What is being asked: Starting with the line that has "Centro de educación" in the records below and stopping after the line that has "Hoe wij dit", output every line exactly and nothing else; skip pictures.

Start of Information shown

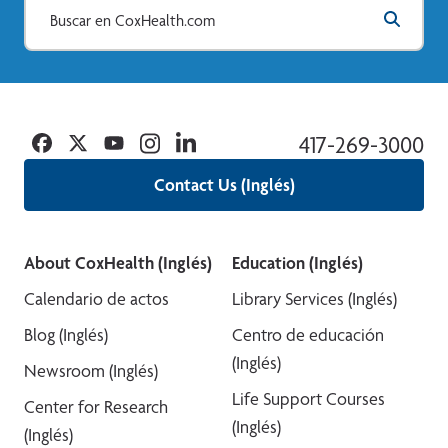
Facebook
Twitter
YouTube
Instagram
Linkedin
417-269-3000
Contact Us (Inglés)
About CoxHealth (Inglés)
Education (Inglés)
Calendario de actos
Library Services (Inglés)
Blog (Inglés)
Centro de educación
(Inglés)
Newsroom (Inglés)
Life Support Courses
Center for Research
(Inglés)
(Inglés)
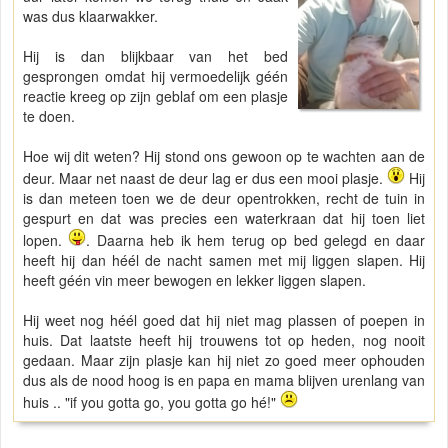
was dus klaarwakker.
Hij is dan blijkbaar van het bed
gesprongen omdat hij vermoedelijk géén
reactie kreeg op zijn geblaf om een plasje
te doen.
Hoe wij dit weten? Hij stond ons gewoon op te wachten aan de
deur. Maar net naast de deur lag er dus een mooi plasje.
Hij
is dan meteen toen we de deur opentrokken, recht de tuin in
gespurt en dat was precies een waterkraan dat hij toen liet
lopen.
. Daarna heb ik hem terug op bed gelegd en daar
heeft hij dan héél de nacht samen met mij liggen slapen. Hij
heeft géén vin meer bewogen en lekker liggen slapen.
Hij weet nog héél goed dat hij niet mag plassen of poepen in
huis. Dat laatste heeft hij trouwens tot op heden, nog nooit
gedaan. Maar zijn plasje kan hij niet zo goed meer ophouden
dus als de nood hoog is en papa en mama blijven urenlang van
huis .. "if you gotta go, you gotta go hé!"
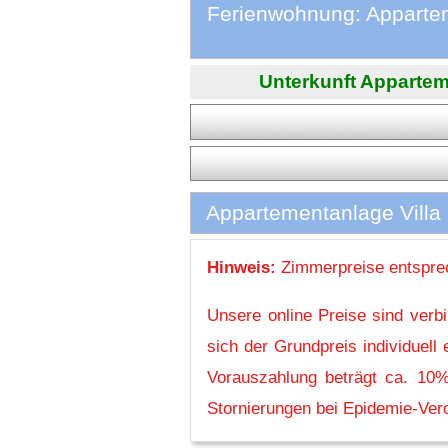
Ferienwohnung: Appartem
Unterkunft Apparteme
Appartementanlage Villa
Hinweis:
Zimmerpreise entsprec
Unsere online Preise sind verb
sich der Grundpreis individuel
Vorauszahlung beträgt ca. 10%
Stornierungen bei Epidemie-Vero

End of Information shown

Expected answer:
Centro de educación
(Inglés)
Newsroom (Inglés)
Life Support Courses
Center for Research
(Inglés)
(Inglés)
was dus klaarwakker.
Hij is dan blijkbaar van het bed
gesprongen omdat hij vermoedelijk géén
reactie kreeg op zijn geblaf om een plasje
te doen.
Hoe wij dit weten? Hij stond ons gewoon op te wachten aan de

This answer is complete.